By the time I got halfway through that paragraph, tears were streaming down my face. The reaction took me by surprise—I'm not given to public crying jags, and I was desperate for the office to think I was Very Serious About My Internship. So I went and hid in the bathroom and sobbed. I'm actually tearing up just thinking about it, because it wasn't a small deal. It was a huge deal somehow, the way she wrote it—funny but righteous, carefully and smartly argued, incredibly personal (and vulnerable) but not in need of external validation. It was a call to arms, and it made me feel slightly less alone in the world.
"I would love to get to the acceptance and self-love phase of being a lady, just not there yet," I wrote her in a fangirlish e-mail I signed "Love (not in a creepy way!), Anna." I thanked her for "being there and then talking about it, because it's the only way any of us can see a way out, to see someone else get there and be okay."

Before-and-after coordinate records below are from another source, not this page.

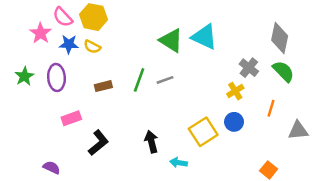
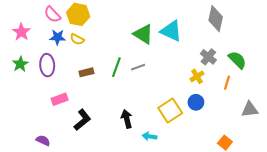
pink star: (40, 33) -> (21, 32), moved
gray diamond: (280, 38) -> (216, 19), moved
orange line: (271, 108) -> (227, 83), moved

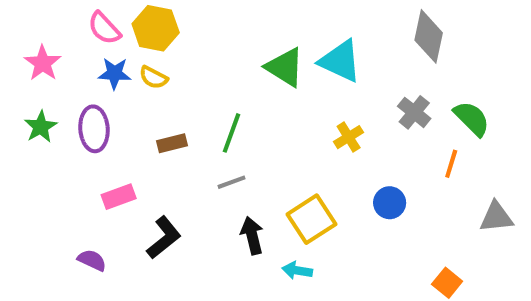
gray line: (138, 67) -> (232, 182), moved
yellow cross: (197, 76) -> (349, 137), moved
yellow square: (170, 111) -> (312, 219), moved
purple semicircle: (43, 141) -> (92, 260), moved

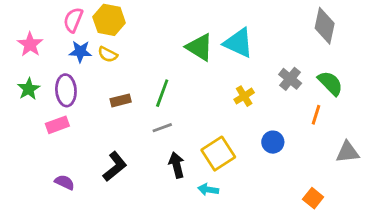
pink semicircle: (104, 28) -> (73, 20), turned 65
gray diamond: (429, 36) -> (325, 26), moved
pink rectangle: (119, 197) -> (57, 125), moved

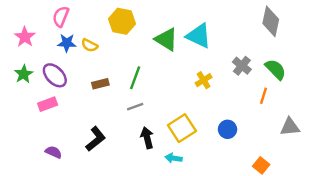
yellow hexagon: (109, 20) -> (122, 21), moved
purple ellipse: (66, 90) -> (55, 75), turned -40
blue circle: (273, 142) -> (228, 129), moved

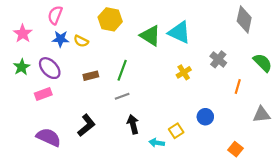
green semicircle: (275, 69) -> (263, 63), moved
yellow square: (182, 128) -> (176, 131), moved, size x0.6
purple semicircle: (54, 152) -> (49, 137), size x1.6

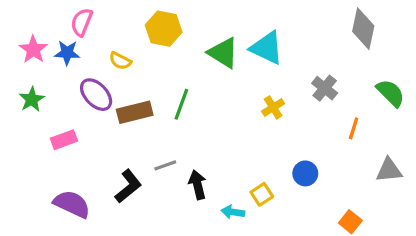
blue star: (61, 39) -> (67, 53), moved
purple ellipse: (50, 68) -> (96, 95), moved
brown rectangle: (91, 76) -> (135, 112), size x1.5
gray line: (122, 96) -> (165, 165), moved

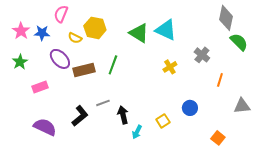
pink semicircle: (82, 22) -> (61, 14), moved
yellow hexagon: (164, 29) -> (95, 28), moved
green semicircle: (391, 93) -> (239, 42), moved
cyan arrow: (233, 212) -> (137, 132), moved, turned -72

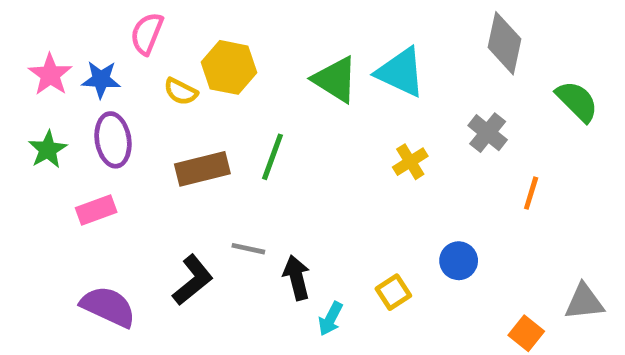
gray diamond: (226, 18) -> (505, 43), moved
purple ellipse: (60, 59) -> (113, 140), moved, turned 35
gray line: (103, 103) -> (248, 249), turned 32
gray triangle: (242, 106) -> (584, 302), moved

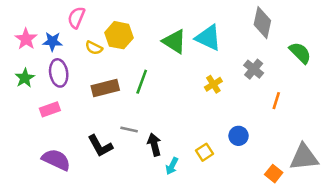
black L-shape: (193, 280) -> (100, 146), turned 100
gray triangle: (584, 302) -> (304, 157), size x1.4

I did eventually get a job here, and pretty soon after, Lindy left us. I was hella bummed! But what are you gonna do? People have to go start some shit in the world, and she had places to go. Reading her work on Jezebel, watching her articles (on dating, on compliments versus harassment, on rape jokes that don't suck) blaze across Facebook every couple of weeks—I thought, "I can't believe she can mix rage and comedy so fucking well." (Okay, honestly, I first thought "Squeeeee! Remember that one time I drove her to a Harry Potter exhibit at the science center?") Her writing has had a tangible impact on my life: My parents see Lindy's articles and call me up to have their first-ever conversation about fat-shaming; dude friends of mine start asking questions about sexual harassment that start with "So did you see that Lindy West article?" Sentences like "That is a weird monster you made up to torture yourself," from her dating manifesto, got me through real-life human interactions with more grace than I'd otherwise have had.
So now a bunch of shitheads on the internet are sooooper-dooooper pissed that she committed the awful crime of saying on TV that bad, victim-blaming jokes about rape really suck and contribute to a larger societal problem we call rape culture. Because when it comes to free speech, a comedian telling a joke is free speech, but a blogger saying that joke was awful is censorship. (Brilliant logic, dudes!)
If anyone's still worried about comedians being "silenced": This is what silencing looks like. Sorry, boys, but it's not going to work.
It's surprisingly easy to let internet trolls—and real-life assholes—shut you up. It's just self-protection; you can make a really good case to yourself that you have a right to rape-threat-free happiness, that it's okay if you set the torch down for a minute to take a breath, or set it down for good to just go live your life.
And yeah, Lindy, feel free to set it down for a rest anytime. But your words make my life better. All the time. I'm (a little tearfully) thankful for that, and figured that deserves to share the interweb-space with all the douchebags.